Dos cañonazos fueron la contestación. Habían visto la bandera de los tigres de Mompracem. El crucero apresuraba su marcha para lanzarse al abordaje del parco. Sin embargo, pronto debieron convencerse de que no era fácil perseguir a un velero como aquél. Aumentó el viento, y el barquito, con sus inmensas velas hinchadas como globos, parecía volar sobre las tranquilas aguas del mar.

—¿Qué quieres hacer, hermanito? —preguntó a su lado Yáñez—. ¿Piensas llevarte a ese crucero hasta Mompracem?

—No es ésa mi idea. Apenas el alba me permita distinguir la tripulación de ese barco, castigaré su insolencia. Quiero que ellos también vean quién hace fuego, y quiero mostrarles a la mujer del Tigre de la Malasia.

—¡Qué locura!

—Así sabrán en Labuán que el Tigre de Malasia se ha atrevido a violar las costas de la isla y a enfrentar a los soldados de lord Guillonk.

—A estas horas ya nadie lo ignorará en Victoria.

—Dentro de poco castigaré a ese curioso. Ya verás, Yáñez.

Mientras hablaban, los astros palidecían. Dentro de pocos minutos aparecería el sol.

El crucero perdía velocidad de segundo en segundo.

—¡Dispárale un buen tiro! -dijo Yáñez.

—Cuando esté a quinientos metros pondré fuego al mortero —contestó Sandokán.
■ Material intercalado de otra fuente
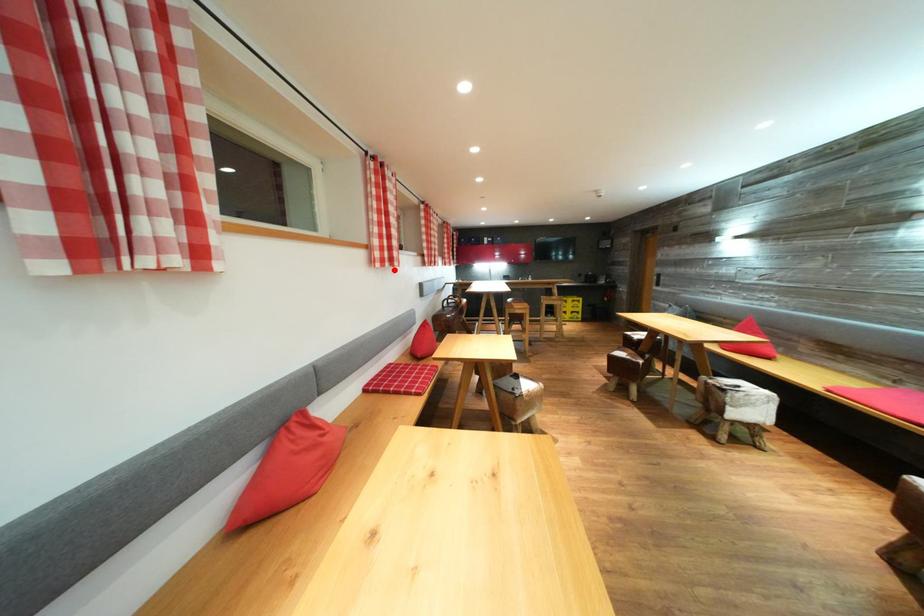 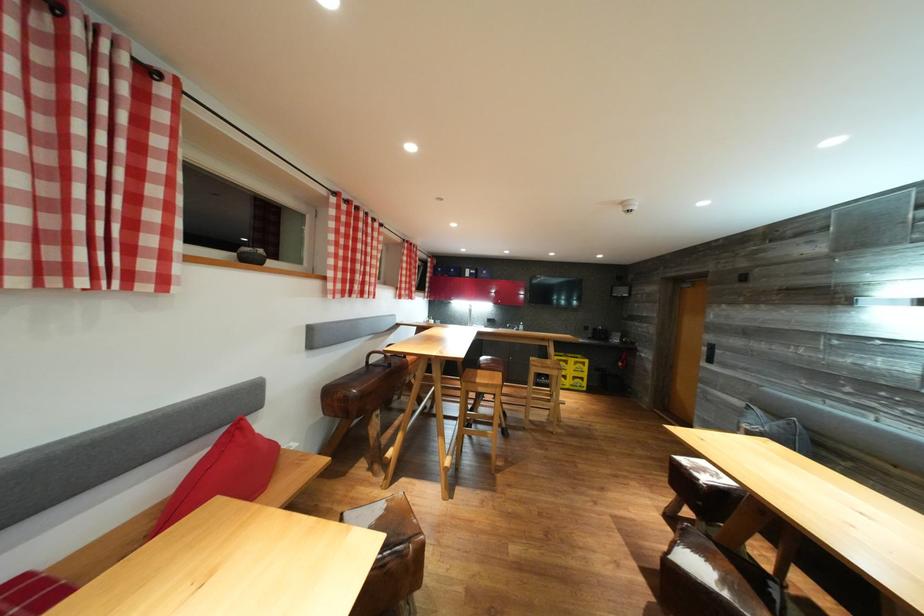 Where in the second image is the point corresponding to the highlighted location from the first image?

(23, 286) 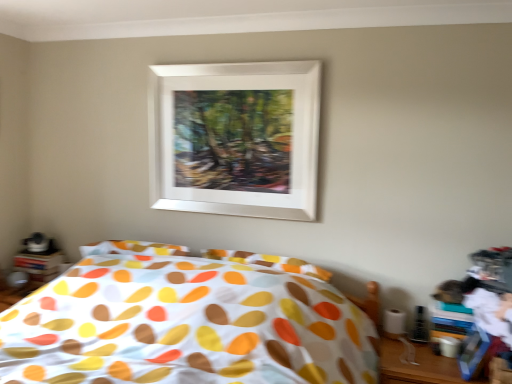 Identify the location of free point above white matte picture frame at upper center (from a real-world perspective). (233, 64). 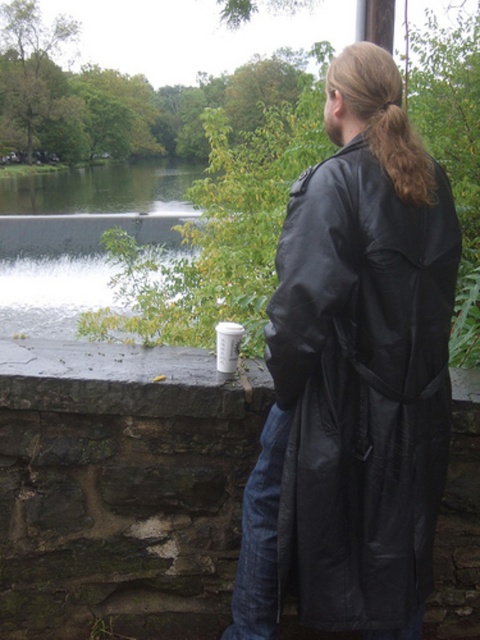 Is black leather jacket at upper right thinner than brown silky hair at upper right?

Incorrect, black leather jacket at upper right's width is not less than brown silky hair at upper right's.

Between point (394, 371) and point (365, 129), which one is positioned in front?

Point (394, 371) is in front.

Where is `black leather jacket at upper right`? black leather jacket at upper right is located at coordinates (361, 388).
Ordenó recoger las velas y el parao comenzó a acortar su velocidad. Sandokán se inclinó sobre el mortero con la mecha encendida, calculando la distancia con la mirada.

Al ver que el velero casi se detenía, el barco de guerra intentó alcanzarlo, sin dejar de atacarlo con granadas. -¡Fuego! -gritó de súbito Sandokán, dando un salto atrás.

Una potente detonación resonó en la lejanía. La bomba había estallado haciendo saltar con violencia el herraje de la rueda.

El barco se inclinó sobre la banda y empezó a dar vueltas sobre sí mismo al impulso de la otra rueda que todavía batía las aguas.

Mariana apareció en el puente. Sandokán la cogió entre sus brazos, la llevó hasta la amura y gritó a la tripulación del barco enemigo:

—¡Esta es mi mujer!

Y mientras los piratas lanzaban sobre el crucero un huracán de metralla, el parao se alejaba rápidamente hacia el oeste.